Tiny fund fees take a big savings bite

Post on: 15 Октябрь, 2015 No Comment

Tiny fund fees take a big savings bite

Jim Watson | AFP | Getty Images

President Barack Obama delivers remarks at AARP headquarters in Washington, D.C. on Feb. 23, 2015, regarding retirement security. Obama was promoting a new federal rule to ensure that financial advisors actually work for consumers.

The pennies on the dollar that Americans pay for financial advice is costing them billions of dollars in lost savings.

That’s the conclusion of a White House report supporting the administration’s proposed new rules governing financial advisers. President Barack Obama wants to crack down on brokers who recommend investments based on the fees they earn instead of the benefits to their customers.

It’s a very simple principle: You want to give financial advice, you’ve got to put your client’s interests first, Obama said, announcing the new rules at a meeting of retirees this week. You can’t have a conflict of interest…. And if your business model rests on taking advantage, bilking hardworking Americans out of their retirement money, then you shouldn’t be in business.

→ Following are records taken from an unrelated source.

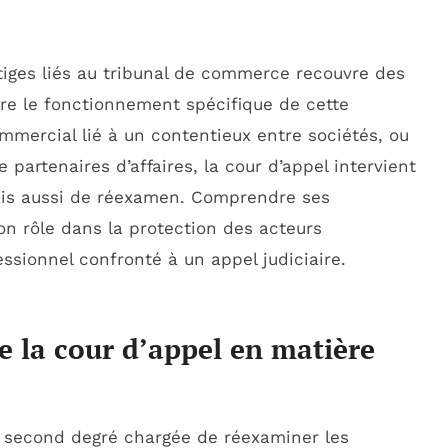
tiges liés au tribunal de commerce recouvre des
re le fonctionnement spécifique de cette
commercial lié à un contentieux entre sociétés, ou
 partenaires d’affaires, la cour d’appel intervient
ais aussi de réexamen. Comprendre ses
n rôle dans la protection des acteurs
ssionnel confronté à un appel judiciaire.
e la cour d’appel en matière
de second degré chargée de réexaminer les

For decades, investment fees have largely been an imponderable quagmire for small investors trying to stash away a nest egg for retirement. For about half of those savers, mutual funds, which sell shares in a pool of money that’s invested in stocks or bonds, are the preferred investment vehicle. But despite some improvements in disclosure, the true cost of mutual fund investing remains largely opaque to most households.

Many turn to brokers, who earn commissions selling investments, to make sense of their choices from among nearly 8,000 different funds. But the White House says too many of those savers aren’t getting reliable advice.

Advisers accepting conflicted payments face a conflict of interest because the advice that is best for their own bottom line may not be the advice that is best for their customers’ savings, according to the report.

Proposed new rules may help. But small investors who do their homework can avoid big costs from those little fees. Here’s what you need to watch out for:

What are these fees the president is talking about?

Some are charges to cover the expenses of running a mutual fund: fund manager salaries, the cost of buying and selling investments, marketing expenses, accounting and legal fees and a variety of other costs of doing business. Some of these are spelled out in the prospectus, the detailed disclosure document that few investors ever bother to read.

Others aren’t. Fund fees come in lots of other guises; there are purchase fees, redemption fees, exchange fees, account fees, among others. The fees are typically assessed as a percentage of the amount you invest.

How does the broker get a cut?

To attract more investors, mutual funds also pay a commission to brokers to sell shares to their customers. That’s one of the fees the administration is targeting.

There are a number of types of commissions, also known as loads. But they generally fall into two categories: an upfront fee when you invest or a deferred load that’s charged when you sell your shares. (In some cases, if you hold onto the shares long enough, the deferred charge goes away.)

Tiny fund fees take a big savings bite

Many mutual funds will hit different customers in the same fund with different fees by creating multiple classes of shares. Class A shares, for example, might come with a front-end load, while Class B shares include a deferred charge. No Load shares may not charge a sales commission, but they still charge fees, often rolled up into a single number called an expense ratio.

You can also expect to pay higher fees than big investors who buy into the same fund you do. Most funds offer so-called institutional shares with the lowest fee (per dollar invested) for investors who buy big blocks of shares.

So what do I get for all these fees?

Not much, according to many researchers. In theory, the sales commission is supposed to pay for advice that helps you pick funds that generate a higher return. But there’s little evidence that funds that charge more in commissions generate higher returns.

In fact, White House economists say investment fees reduce annual returns on retirement savings by a full percentage point.

One percent doesn’t sound like much. How much is all this costing me?

That’s one reason many savers don’t look hard enough at fees: They’re usually just a few pennies on the dollar. But the compounded impact on your savings, especially over a lifetime of saving for retirement, can cost you thousands of dollars.

For example, take a $10,000 investment in a mutual fund that invests in stocks and generates an 8 percent annual return. If you paid a 2 percent upfront load and a 1 percent expense charge, you’d get back $19,134 after 10 years. But you would have paid $2,455 in fees and lost earnings, according to a Securities and Exchange Commission calculator.

The White House estimates the overall cost to Americans at about $17 billion a year. The administration figures that number will likely rise as millions of retirees take savings from their company sponsored 401K plans and roll it over to individual retirement accounts.